PERCENTUALI. All’Aquila la ricostruzione privata ha raggiunto il 75 per cento, con il centro storico che ha bisogno di un’accelerazione, così come nelle frazioni. Nei 56 comuni del cratere e nei 100 al di fuori di esso si è praticamente a metà dell’opera, mentre sono nettamente più basse le percentuali nei centri storici dei piccoli comuni, e ancora peggio nella ricostruzione pubblica. A Provenzano servono 2 miliardi più circa 800 milioni per la ricostruzione pubblica, a Fico circa 4 miliardi e 500 milioni per la pubblica.
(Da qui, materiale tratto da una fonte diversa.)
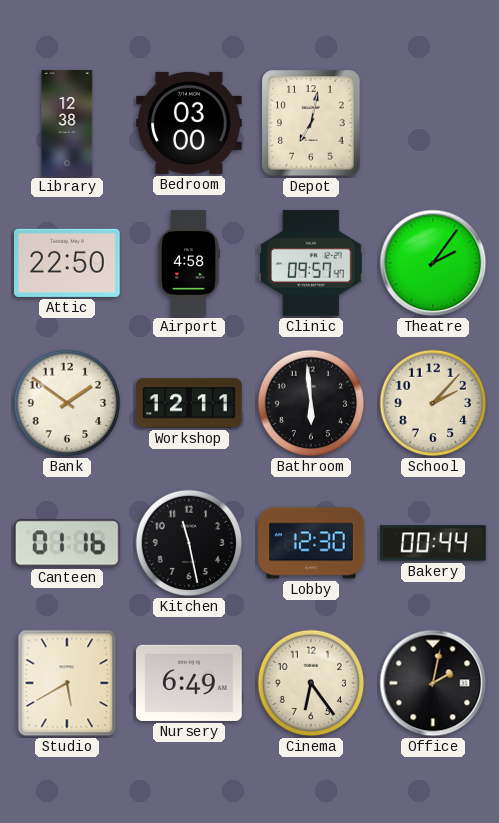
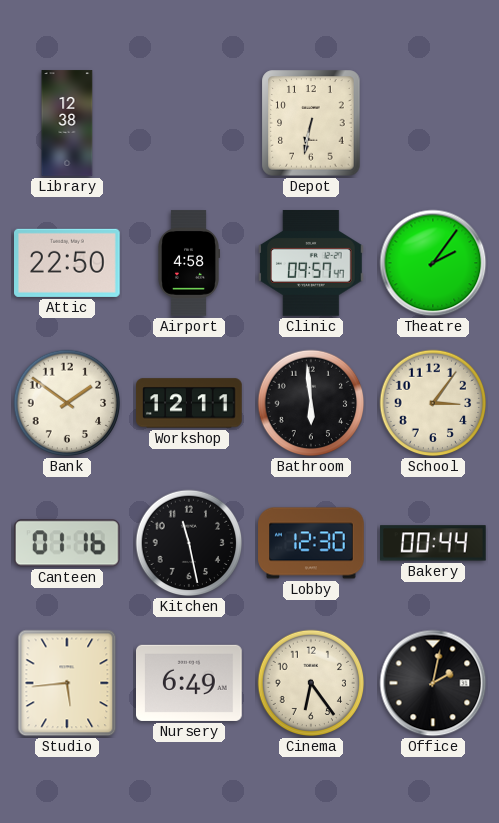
Bedroom: 03:00 -> none
Depot: 7:02 -> 6:32
School: 2:07 -> 3:06
Studio: 5:40 -> 5:44
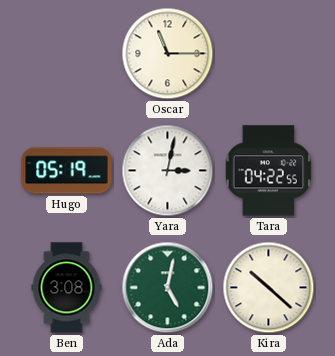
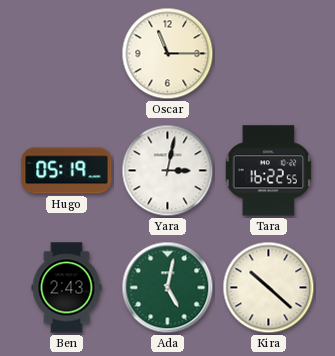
Tara: 04:22 -> 16:22
Ben: 3:08 -> 2:43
COLPO DI RENI. «Abbiamo bisogno di dare un colpo di reni perché la ricostruzione privata ha raggiunto livelli buoni, accettabili. Ma occorre arrivare fino in fondo. Vanno trovate nuove risorse, e poi occorrono procedure per spendere quelle disponibili, in tempi ottimali», spiega Provenzano, che ha un proiezione per il futuro: «Ritengo che la fine dell’istruttoria si concluderà nel 2021, mentre per la ricostruzione privata obiettivo fattibile è il 2023-2024». All’Aquila, cancellato il contributo di autonoma sistemazione, sono intorno a 4mila le famiglie che ancora vivono nel mega-insediamento del Progetto Case oppure nei Moduli abitativi provvisori; nei comuni del cratere sismico sono 4.800 le famiglie che hanno una sistemazione provvisoria con 10.451 abitazioni ancora da recuperare e 4.604 in cui sono in corso lavori. Considerando gli oltre 70mila sfollati iniziali l’emergenza abitativa può dirsi dunque quasi superata. «Non è semplice fissare una data per la conclusione, ci sono fattori che non dipendono da noi. Faccio un esempio: ci sono 2 miliardi di euro di progetti da consegnare. Occorrerebbe stabilire un limite temporale per legge, per poi stabilire tempistiche. Comunque nel giro di 5-6 anni, se arriveranno tutti i progetti, la ricostruzione potrà dirsi conclusa al 90 per cento», annuncia Fico. «Spesso», spiega ancora Cicchetti (Ance), «nella ricostruzione, come nei cantieri, è la coda il momento più difficoltoso, perché cala l’attenzione, perché si pensa di essere in discesa. L’Aquila, basta farsi un giro, è una città che sta tornando a vivere con un sorriso splendido, ma manca qualche dente», chiarisce il presidente dell’Ance provinciale.